Kids often have a tough time dealing with the concept of losing, and although it’s a great lesson for them to learn for later in life, each individual loss sticks with them a lot more at that younger age.
Sauer has been able to apply his role as a father to his designs. He explains, “Being a parent has definitely helped shape my game designs. I’m much more focused on keeping players engaged during downtime, stripping down and simplifying my mechanics.”
He wants to create games that can be enjoyed by adults and by kids.
“After I play test a game design, I’ll ask myself: If my kids were to play this, would they ask to play it again right away? If the answer is no, then I need to make some serious changes.”
Sauer has excellent advice for introducing young players to games. “My biggest tip to help introduce kids to gaming is to challenge them. Kids have incredible minds and can learn surprisingly complex mechanics. Start with short play time games, so you can play them repeatedly. This helps them move past the surface of the game, allowing them to explore different strategies to win.”
Helaina Cappel is a bit of an expert when it comes to playing board games with young folk. She’s a school teacher who incorporates games into her lessons as much as possible, and she has two young children of her own. Cappel also designs board games and runs her own publishing company: Kids Table Board Gaming. When Cappel’s son turned just 3 years old, she could already see his readiness to learn to play games.
“I really disliked playing all of the games that, at that point, were available to us with our young children. Not only are they limited in the way kids interacted with them, they are so boring for me,” remembers Cappel. “I never expected to be completely engaged playing with a 3-year-old, but I did want to enjoy the experience.”
Seeing some of the flaws in the existing games on the market, Cappel began to tweak the rules a bit to make the experience more fun.
She explains, “My biggest breakthrough was when I began to create house rules for our kids games. I did this to create a more engaging experience for them and for myself.”
It was that exploration with the rules that led her to her first game design: Foodfighters.
“When we designed Foodfighters, I realized that we had created a game that did something different. It naturally teaches kids how to use tactics WHILE they are playing,” said Cappel. “The best part is that adults love to play it! So began the Kids Table Board Gaming journey into publishing. We make games that everyone loves to play and that yield emergent strategy.”
Being both a designer and a parent makes Cappel especially adept at coming up with rule sets that challenge and entertain kids and adults alike. Her goal is to create games that bridge the generational gap.
“I essentially design games for my kids. To me, watching them make important decisions by analyzing is so amazing. My kids are our first playtesters. If the game doesn’t meet their standards, we will do something about it.”
Cappel has some excellent advice for parents looking to ease their kids into gaming.

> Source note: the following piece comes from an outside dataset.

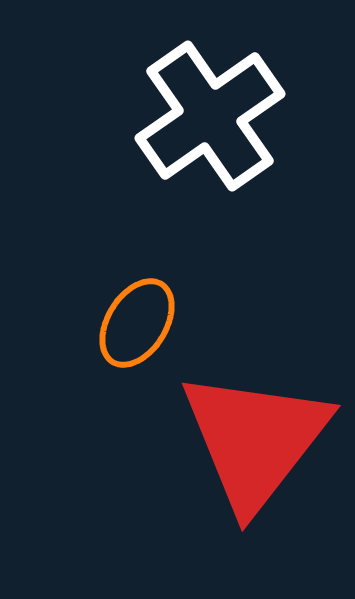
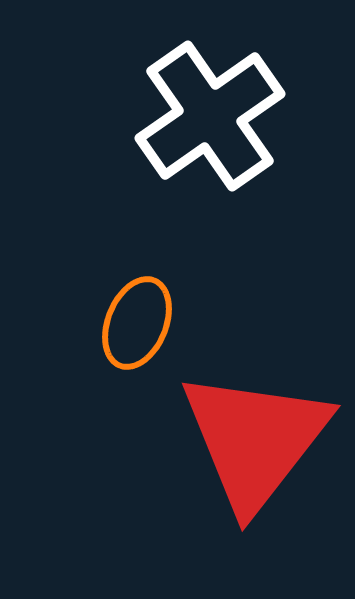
orange ellipse: rotated 10 degrees counterclockwise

“For first time kid-gamers, I would always choose a game with your child. Go to the store and find something that piques their interest. They might be interested in the theme, they might want a building game, they might even just want to knock stuff down. Let them choose,” she recommends. “The game should have very few mechanisms and rules. Overcomplicating their first experiences could turn them off of games completely. Once they have played a game a few times, and can accept that they might lose, I would introduce them to something a little more complicated. The goal is really just to have fun.”
We often think of board gaming as a family affair, but it doesn’t start off that way. We have to help ease kids into the experience. Listen to your children and respond to them by finding the types of games they want to try. Playing games together is one of the most rewarding things you can do as a family, and your kid’s introduction to the hobby will go a long way towards ensuring they keep coming back to the table.